+++ Supplied information +++

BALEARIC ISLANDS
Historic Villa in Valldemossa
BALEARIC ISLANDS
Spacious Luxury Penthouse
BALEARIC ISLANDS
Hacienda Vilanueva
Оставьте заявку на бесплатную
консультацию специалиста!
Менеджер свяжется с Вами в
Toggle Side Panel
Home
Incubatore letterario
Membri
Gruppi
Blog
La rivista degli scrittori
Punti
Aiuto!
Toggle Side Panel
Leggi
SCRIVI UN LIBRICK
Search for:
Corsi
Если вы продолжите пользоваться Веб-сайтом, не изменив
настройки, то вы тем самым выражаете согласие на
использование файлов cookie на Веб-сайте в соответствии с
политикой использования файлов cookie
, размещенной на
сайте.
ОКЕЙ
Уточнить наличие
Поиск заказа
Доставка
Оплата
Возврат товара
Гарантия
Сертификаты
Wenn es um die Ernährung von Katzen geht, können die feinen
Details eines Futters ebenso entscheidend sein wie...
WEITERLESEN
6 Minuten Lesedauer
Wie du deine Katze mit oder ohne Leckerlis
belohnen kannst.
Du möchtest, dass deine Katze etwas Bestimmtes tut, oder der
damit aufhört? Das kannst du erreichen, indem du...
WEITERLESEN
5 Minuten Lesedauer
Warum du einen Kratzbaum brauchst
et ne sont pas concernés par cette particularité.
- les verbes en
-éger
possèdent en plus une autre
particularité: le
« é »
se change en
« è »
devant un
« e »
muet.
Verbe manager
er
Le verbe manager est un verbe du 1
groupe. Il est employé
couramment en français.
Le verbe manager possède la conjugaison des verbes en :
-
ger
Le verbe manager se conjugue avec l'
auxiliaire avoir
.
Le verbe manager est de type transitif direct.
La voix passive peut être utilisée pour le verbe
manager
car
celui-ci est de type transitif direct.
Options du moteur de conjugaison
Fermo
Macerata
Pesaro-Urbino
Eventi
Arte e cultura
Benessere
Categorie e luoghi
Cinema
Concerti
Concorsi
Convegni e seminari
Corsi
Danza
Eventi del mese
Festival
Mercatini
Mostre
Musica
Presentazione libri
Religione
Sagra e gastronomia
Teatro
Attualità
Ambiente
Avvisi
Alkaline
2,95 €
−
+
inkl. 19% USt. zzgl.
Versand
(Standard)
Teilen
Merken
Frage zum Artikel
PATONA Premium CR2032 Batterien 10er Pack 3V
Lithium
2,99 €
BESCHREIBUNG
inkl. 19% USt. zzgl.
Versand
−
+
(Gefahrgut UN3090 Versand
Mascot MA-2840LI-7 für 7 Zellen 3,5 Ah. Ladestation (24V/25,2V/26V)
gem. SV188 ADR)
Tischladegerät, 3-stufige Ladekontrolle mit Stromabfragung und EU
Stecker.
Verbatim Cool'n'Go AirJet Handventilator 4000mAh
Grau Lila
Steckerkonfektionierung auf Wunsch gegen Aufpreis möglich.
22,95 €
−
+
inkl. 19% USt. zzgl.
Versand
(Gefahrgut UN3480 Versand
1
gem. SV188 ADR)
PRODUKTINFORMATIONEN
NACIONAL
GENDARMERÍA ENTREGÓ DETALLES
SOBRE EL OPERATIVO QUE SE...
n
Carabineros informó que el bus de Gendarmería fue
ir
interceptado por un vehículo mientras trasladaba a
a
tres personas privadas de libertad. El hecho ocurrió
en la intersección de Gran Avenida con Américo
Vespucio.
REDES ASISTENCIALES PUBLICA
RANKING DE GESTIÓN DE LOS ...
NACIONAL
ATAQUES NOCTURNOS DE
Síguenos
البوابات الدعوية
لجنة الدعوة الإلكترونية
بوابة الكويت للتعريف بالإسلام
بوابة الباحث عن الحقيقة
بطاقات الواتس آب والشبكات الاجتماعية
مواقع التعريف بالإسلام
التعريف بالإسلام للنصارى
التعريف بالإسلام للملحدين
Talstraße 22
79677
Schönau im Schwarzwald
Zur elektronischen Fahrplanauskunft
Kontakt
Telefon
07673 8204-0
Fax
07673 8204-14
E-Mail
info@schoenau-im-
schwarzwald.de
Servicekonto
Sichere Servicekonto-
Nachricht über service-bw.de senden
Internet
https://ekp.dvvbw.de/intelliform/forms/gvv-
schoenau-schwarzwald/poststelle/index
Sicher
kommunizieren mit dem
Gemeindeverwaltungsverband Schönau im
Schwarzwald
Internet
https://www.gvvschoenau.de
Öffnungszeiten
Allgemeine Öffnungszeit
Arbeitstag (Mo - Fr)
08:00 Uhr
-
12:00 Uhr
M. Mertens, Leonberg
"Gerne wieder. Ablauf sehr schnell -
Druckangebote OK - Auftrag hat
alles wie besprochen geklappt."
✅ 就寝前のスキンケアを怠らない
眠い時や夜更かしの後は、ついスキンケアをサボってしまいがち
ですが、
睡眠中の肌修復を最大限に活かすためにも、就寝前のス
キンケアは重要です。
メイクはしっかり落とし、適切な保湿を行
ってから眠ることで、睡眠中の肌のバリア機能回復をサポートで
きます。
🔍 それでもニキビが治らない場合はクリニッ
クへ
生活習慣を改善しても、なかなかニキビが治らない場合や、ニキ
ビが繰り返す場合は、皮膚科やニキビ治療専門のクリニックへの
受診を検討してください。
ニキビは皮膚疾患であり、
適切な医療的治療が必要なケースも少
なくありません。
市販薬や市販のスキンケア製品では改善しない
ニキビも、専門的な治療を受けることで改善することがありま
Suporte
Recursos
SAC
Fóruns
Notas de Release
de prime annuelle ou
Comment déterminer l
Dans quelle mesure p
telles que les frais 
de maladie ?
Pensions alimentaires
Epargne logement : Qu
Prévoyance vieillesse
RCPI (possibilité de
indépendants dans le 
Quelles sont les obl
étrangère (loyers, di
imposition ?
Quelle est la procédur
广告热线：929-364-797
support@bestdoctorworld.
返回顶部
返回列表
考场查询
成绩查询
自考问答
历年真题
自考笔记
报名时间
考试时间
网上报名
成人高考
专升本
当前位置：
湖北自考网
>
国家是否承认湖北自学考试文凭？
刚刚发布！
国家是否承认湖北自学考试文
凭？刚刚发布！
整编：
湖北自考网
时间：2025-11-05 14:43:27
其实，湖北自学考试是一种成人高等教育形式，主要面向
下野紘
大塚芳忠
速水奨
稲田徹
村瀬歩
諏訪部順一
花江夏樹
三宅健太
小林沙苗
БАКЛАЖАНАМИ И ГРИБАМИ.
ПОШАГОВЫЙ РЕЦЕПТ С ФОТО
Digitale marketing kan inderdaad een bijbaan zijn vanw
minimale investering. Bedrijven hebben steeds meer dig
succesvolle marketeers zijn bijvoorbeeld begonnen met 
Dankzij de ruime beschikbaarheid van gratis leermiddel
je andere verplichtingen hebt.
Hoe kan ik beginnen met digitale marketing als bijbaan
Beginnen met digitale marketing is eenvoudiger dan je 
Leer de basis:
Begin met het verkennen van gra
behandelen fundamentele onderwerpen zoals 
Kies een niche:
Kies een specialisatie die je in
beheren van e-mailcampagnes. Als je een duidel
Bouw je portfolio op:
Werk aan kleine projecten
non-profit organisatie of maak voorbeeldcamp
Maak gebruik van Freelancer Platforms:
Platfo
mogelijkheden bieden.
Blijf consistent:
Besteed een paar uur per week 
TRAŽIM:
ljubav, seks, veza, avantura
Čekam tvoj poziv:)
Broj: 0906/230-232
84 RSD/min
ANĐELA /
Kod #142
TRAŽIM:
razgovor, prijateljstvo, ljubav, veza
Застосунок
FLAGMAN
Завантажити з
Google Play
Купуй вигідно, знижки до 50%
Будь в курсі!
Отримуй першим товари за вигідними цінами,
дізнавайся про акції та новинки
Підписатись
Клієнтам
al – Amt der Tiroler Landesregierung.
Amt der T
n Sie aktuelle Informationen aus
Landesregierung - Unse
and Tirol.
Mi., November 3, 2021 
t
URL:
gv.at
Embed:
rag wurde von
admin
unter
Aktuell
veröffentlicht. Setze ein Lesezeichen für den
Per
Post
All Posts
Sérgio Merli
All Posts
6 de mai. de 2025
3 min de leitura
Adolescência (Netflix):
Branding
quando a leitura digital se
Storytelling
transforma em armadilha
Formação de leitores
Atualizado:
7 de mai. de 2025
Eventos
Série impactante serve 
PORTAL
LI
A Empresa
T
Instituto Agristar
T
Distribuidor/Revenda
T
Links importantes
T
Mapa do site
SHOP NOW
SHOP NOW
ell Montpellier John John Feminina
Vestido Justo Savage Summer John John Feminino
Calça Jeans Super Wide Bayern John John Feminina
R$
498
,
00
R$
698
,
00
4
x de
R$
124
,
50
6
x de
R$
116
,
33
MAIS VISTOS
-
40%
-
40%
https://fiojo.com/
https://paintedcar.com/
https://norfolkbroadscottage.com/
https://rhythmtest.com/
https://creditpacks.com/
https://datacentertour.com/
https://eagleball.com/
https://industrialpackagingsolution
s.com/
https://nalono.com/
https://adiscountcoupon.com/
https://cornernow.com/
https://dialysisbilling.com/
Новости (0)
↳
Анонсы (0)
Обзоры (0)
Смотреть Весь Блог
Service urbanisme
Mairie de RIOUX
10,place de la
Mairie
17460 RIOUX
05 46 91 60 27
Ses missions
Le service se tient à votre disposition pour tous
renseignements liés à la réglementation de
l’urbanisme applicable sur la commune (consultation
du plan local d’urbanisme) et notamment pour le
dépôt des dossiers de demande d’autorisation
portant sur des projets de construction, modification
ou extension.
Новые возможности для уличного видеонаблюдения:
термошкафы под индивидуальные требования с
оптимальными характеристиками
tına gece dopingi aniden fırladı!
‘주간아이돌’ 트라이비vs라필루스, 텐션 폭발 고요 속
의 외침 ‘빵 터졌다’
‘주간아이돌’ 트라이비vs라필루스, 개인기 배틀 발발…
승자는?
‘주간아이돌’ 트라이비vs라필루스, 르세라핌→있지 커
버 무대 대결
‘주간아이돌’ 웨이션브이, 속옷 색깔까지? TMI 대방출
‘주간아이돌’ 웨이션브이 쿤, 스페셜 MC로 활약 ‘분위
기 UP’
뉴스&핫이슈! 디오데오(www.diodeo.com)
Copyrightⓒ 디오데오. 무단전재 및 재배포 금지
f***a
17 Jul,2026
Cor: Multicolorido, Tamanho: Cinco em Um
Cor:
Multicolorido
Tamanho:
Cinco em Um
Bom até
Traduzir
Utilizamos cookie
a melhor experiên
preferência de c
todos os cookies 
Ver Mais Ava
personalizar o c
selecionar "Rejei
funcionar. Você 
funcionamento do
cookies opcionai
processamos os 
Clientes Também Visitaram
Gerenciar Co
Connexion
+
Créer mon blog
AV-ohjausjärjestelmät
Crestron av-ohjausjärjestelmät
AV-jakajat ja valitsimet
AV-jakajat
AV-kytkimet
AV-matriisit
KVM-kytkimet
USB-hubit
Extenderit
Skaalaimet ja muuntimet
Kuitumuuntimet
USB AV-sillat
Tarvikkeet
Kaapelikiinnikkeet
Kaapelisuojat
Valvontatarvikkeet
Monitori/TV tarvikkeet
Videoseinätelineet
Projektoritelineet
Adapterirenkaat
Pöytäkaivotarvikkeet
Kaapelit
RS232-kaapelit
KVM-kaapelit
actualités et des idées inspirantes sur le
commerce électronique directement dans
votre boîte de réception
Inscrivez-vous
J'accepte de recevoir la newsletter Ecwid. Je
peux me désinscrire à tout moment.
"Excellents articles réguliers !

+++

### What you have to do
Reply with one number only: how many lines of the listing hold "oder"?

### Response
2